Learn how to cook fluffy, perfect buckwheat with my tried-and-true methods — stove, oven, or microwave. Serve it as a side dish with your favorite protein or mix it into salads and grain bowls.
In medium pot, add 1 cup buckwheat groats, rinsed and sorted* and 2 cups water. Bring to a boil.
Reduce the heat to low, cover and simmer for 15 minutes.

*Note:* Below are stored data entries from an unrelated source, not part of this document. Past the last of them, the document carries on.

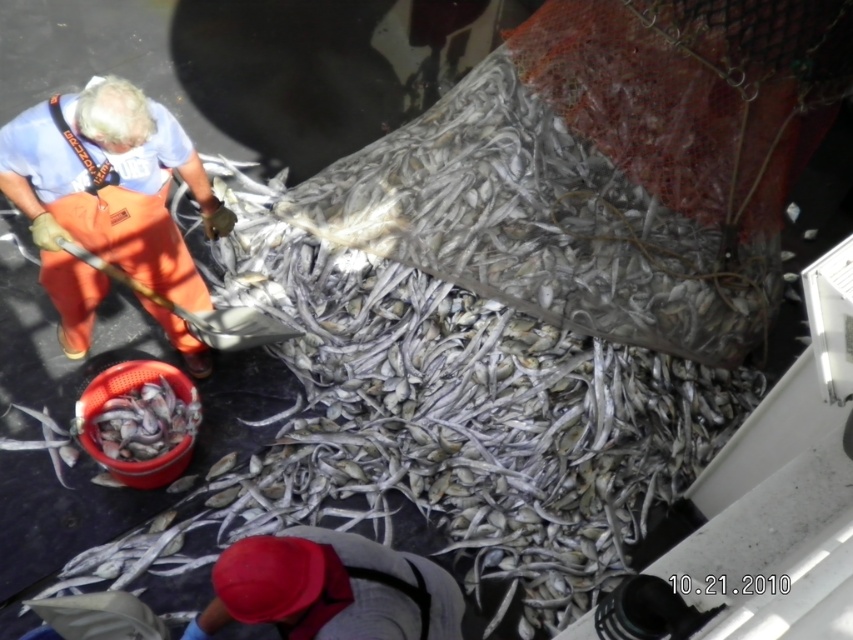 Measure the distance between gray fabric cap at lower center and camera.

The distance of gray fabric cap at lower center from camera is 6.50 feet.

Is gray fabric cap at lower center to the left of silvery metallic fish at lower left from the viewer's perspective?

No, gray fabric cap at lower center is not to the left of silvery metallic fish at lower left.

Which is behind, point (239, 616) or point (62, 433)?

Point (62, 433)

Find the location of a particular element. gray fabric cap at lower center is located at coordinates (329, 588).

Does orange fabric worker at left come in front of gray fabric cap at lower center?

No, orange fabric worker at left is behind gray fabric cap at lower center.

Is orange fabric worker at left smaller than gray fabric cap at lower center?

Actually, orange fabric worker at left might be larger than gray fabric cap at lower center.

Is point (204, 296) closer to viewer compared to point (438, 618)?

No.

This screenshot has width=853, height=640. What are the coordinates of `orange fabric worker at left` in the screenshot? It's located at (105, 196).

Does silvery metallic fish at lower center have a lesser height compared to silvery metallic fish at lower left?

In fact, silvery metallic fish at lower center may be taller than silvery metallic fish at lower left.

Does point (123, 419) lie in front of point (45, 436)?

Yes, it is.

You are a GUI agent. You are given a task and a screenshot of the screen. Output one action in this format:
    pyautogui.click(x=<x>, y=<y>)
    Task: Click on the silvery metallic fish at lower center
    The width and height of the screenshot is (853, 640).
    Given the screenshot: What is the action you would take?
    pyautogui.click(x=144, y=420) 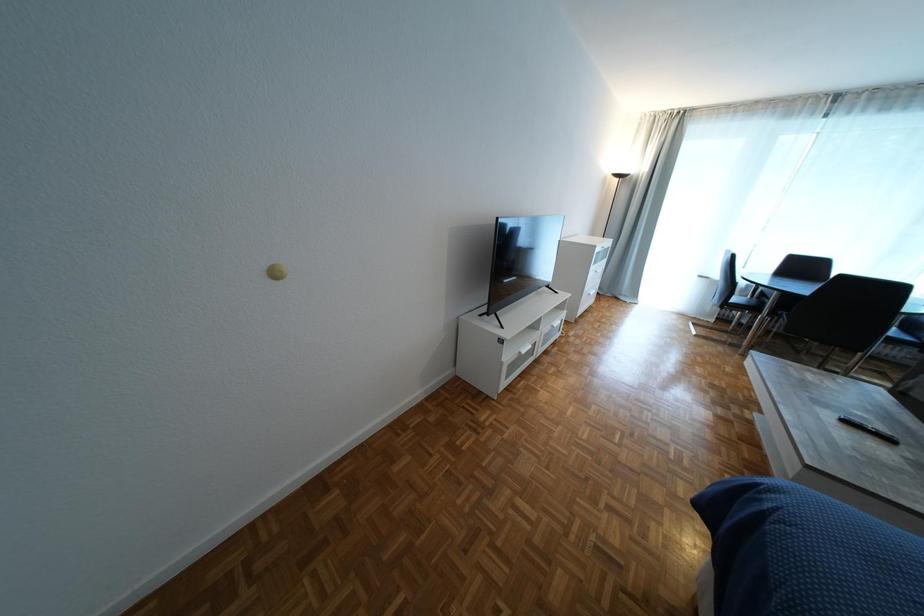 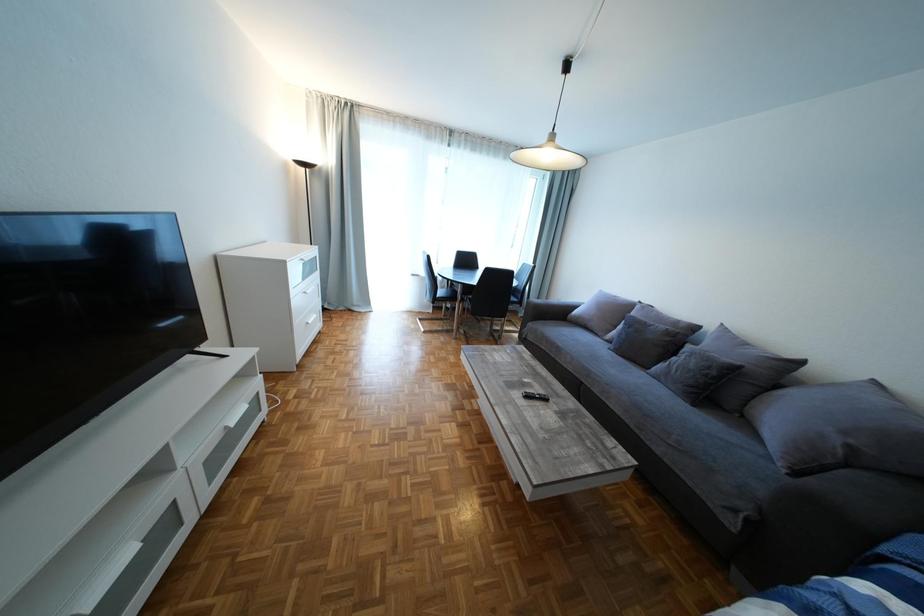 Question: The camera is either moving clockwise (left) or counter-clockwise (right) around the object. The first image is from the beginning of the video and the second image is from the end. Is the camera moving left or right when shooting the video?

Choices:
 (A) Left
 (B) Right

Answer: (A) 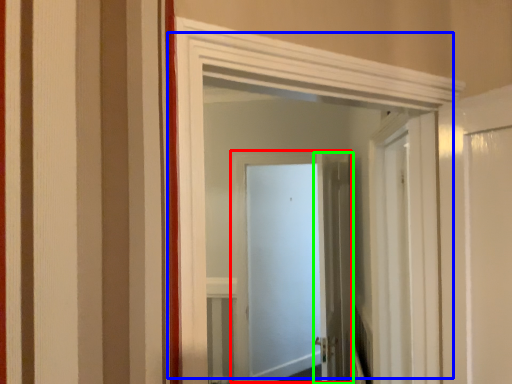 Question: Based on their relative distances, which object is nearer to door (highlighted by a red box)? Choose from door (highlighted by a blue box) and door (highlighted by a green box).

Choices:
 (A) door
 (B) door

Answer: (B) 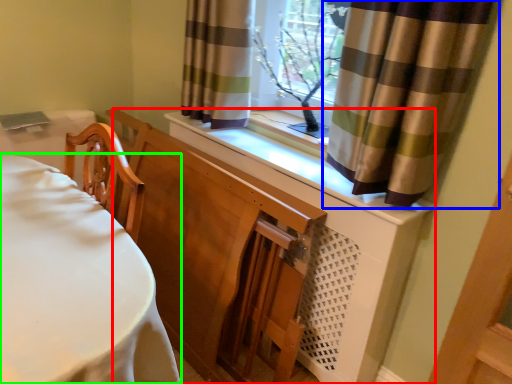 Question: Which object is positioned farthest from dresser (highlighted by a red box)? Select from curtain (highlighted by a blue box) and furniture (highlighted by a green box).

Choices:
 (A) curtain
 (B) furniture

Answer: (B) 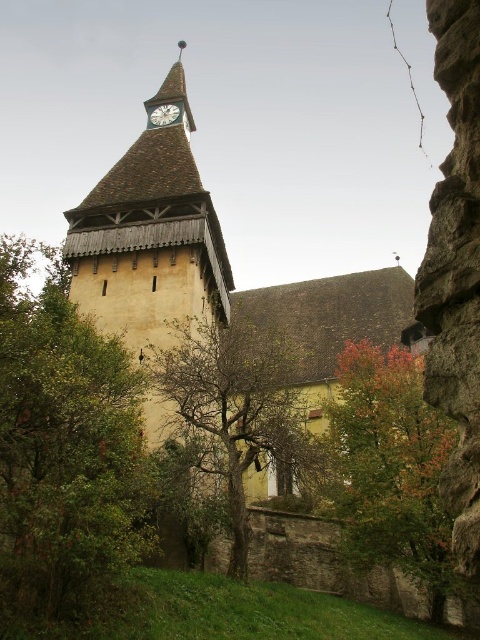 Question: Which point is closer to the camera?

Choices:
 (A) (94, 337)
 (B) (313, 326)
 (C) (302, 461)
 (D) (165, 124)

Answer: (A)

Question: Is green leafy tree at right closer to camera compared to white wooden clock at upper center?

Choices:
 (A) yes
 (B) no

Answer: (A)

Question: Which is nearer to the green leafy tree at left?

Choices:
 (A) green leafy tree at right
 (B) green leafy tree at center
 (C) white wooden clock at upper center
 (D) yellow wooden clock tower at center

Answer: (B)

Question: Does green leafy tree at right have a lesser width compared to green leafy tree at center?

Choices:
 (A) yes
 (B) no

Answer: (A)

Question: Which point is farther to the camera?

Choices:
 (A) (214, 342)
 (B) (3, 529)

Answer: (A)

Question: Can you confirm if yellow wooden clock tower at center is positioned above green leafy tree at right?

Choices:
 (A) yes
 (B) no

Answer: (A) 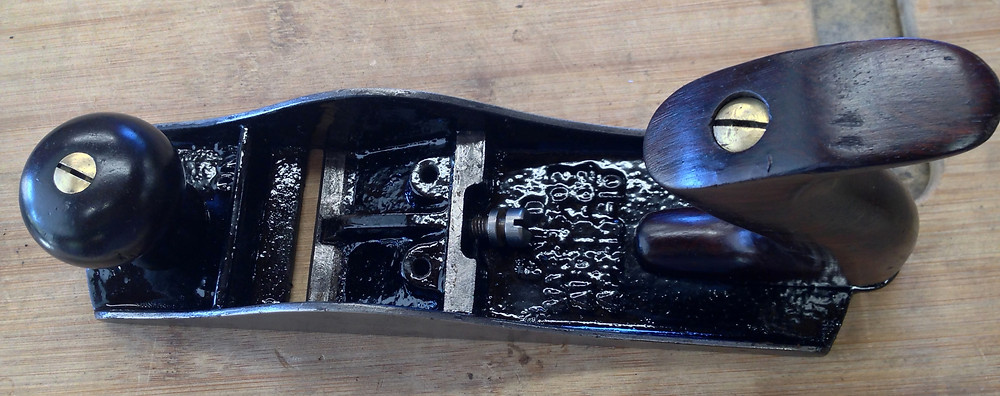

Take it off the heat and let the buckwheat sit covered for 5 minutes. Fluff it gently with a fork and add salt, butter to taste.
Oven method
Preheat oven to 350°F. In a small 8-inch casserole dish, add 1 cup of buckwheat and 2 cups of water. Cover it tightly with a foil.
Bake for 25-30 minutes. Take it out of the oven and let it sit covered for 5 minutes. Fluff it with a fork and add salt, butter to taste.
Microwave method
In a microwave safe dish, add 1 cup of rinsed buckwheat and 2 cups of water.
Cover the dish with a microwave safe dish. Microwave for 15 minutes. Let it sit covered for 5 minutes.
Fluff it with a fork and add salt, butter to taste.
Notes
*This recipe is for cooking toasted buckwheat groats you can buy at Eastern-European store.Toasting raw buckwheat at home will not yield the same results.Instead of measuring cup, use any other cup but keep the ration 1 cup of buckwheat to 2 cups of water.For savory buckwheat, you can use chicken broth instead of water.1 cup of dry buckwheat makes 3-3.5 cups of cooked buckwheat.